Tiga Film Menjadi Objek Penelitian Penulis
Selanjutnya, film-film pascareformasi kerap mengangkat tema nasionalisme dengan mengusung nama-nama tokoh nasionalis seperti Habibie & Ainun (2012), Soekarno (2013) dan Jenderal Soedirman (2015), ataupun bertema olahraga seperti Garuda di Dadaku (2009), King (2009), dan 3 Srikandi (2016).
Tapi, berbeda dengan penggambaran umum nasionalisme yang identik dengan sisi maskulinitas, tiga film yang menjadi objek penelitian penulis bertumpu pada representasi agensi nasionalisme perempuan yang feminin.
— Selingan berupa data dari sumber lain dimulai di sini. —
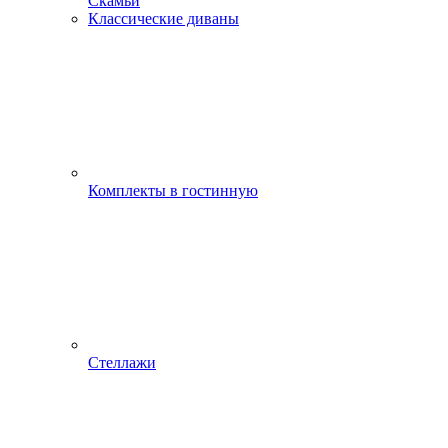
Скамьи
Классические диваны
Комплекты в гостинную
Стеллажи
Konstruksi perempuan sebagai guru hadir dalam ketiga film yang secara tidak langsung menekankan bahwa identitas nasional bukan sepenuhnya oleh individu, tetapi juga pendidikan (halaman 58).
Tatiana dalam Tanah Air Beta secara sukarela menjadi guru informal bagi anak-anak pengungsi. Serupa, Jaleswari dalam Batas berperan sebagai seorang guru informal yang telah membangkitkan semangat nasionalisme penduduk perbatasan.
Sementara itu, Astuti dalam Tanah Surga… Katanya adalah seorang guru SD yang kerap menyisipkan nilai-nilai nasionalisme saat mengajar.
Konstruksi perempuan berstatus ”single mother”, baik sebagai orang tua tunggal maupun lajang, hadir pula secara signifikan dalam ketiga film.
Jika umumnya wacana perjuangan kebangsaan di dominasi oleh laki-laki dan perempuan yang hanya berperan sebagai konco wingking (berada di belakang laki-laki), Tatiana, Jaleswari, dan Astuti adalah sosok representasi nasionalis yang bebas beroperasi karena tidak memiliki pasangan.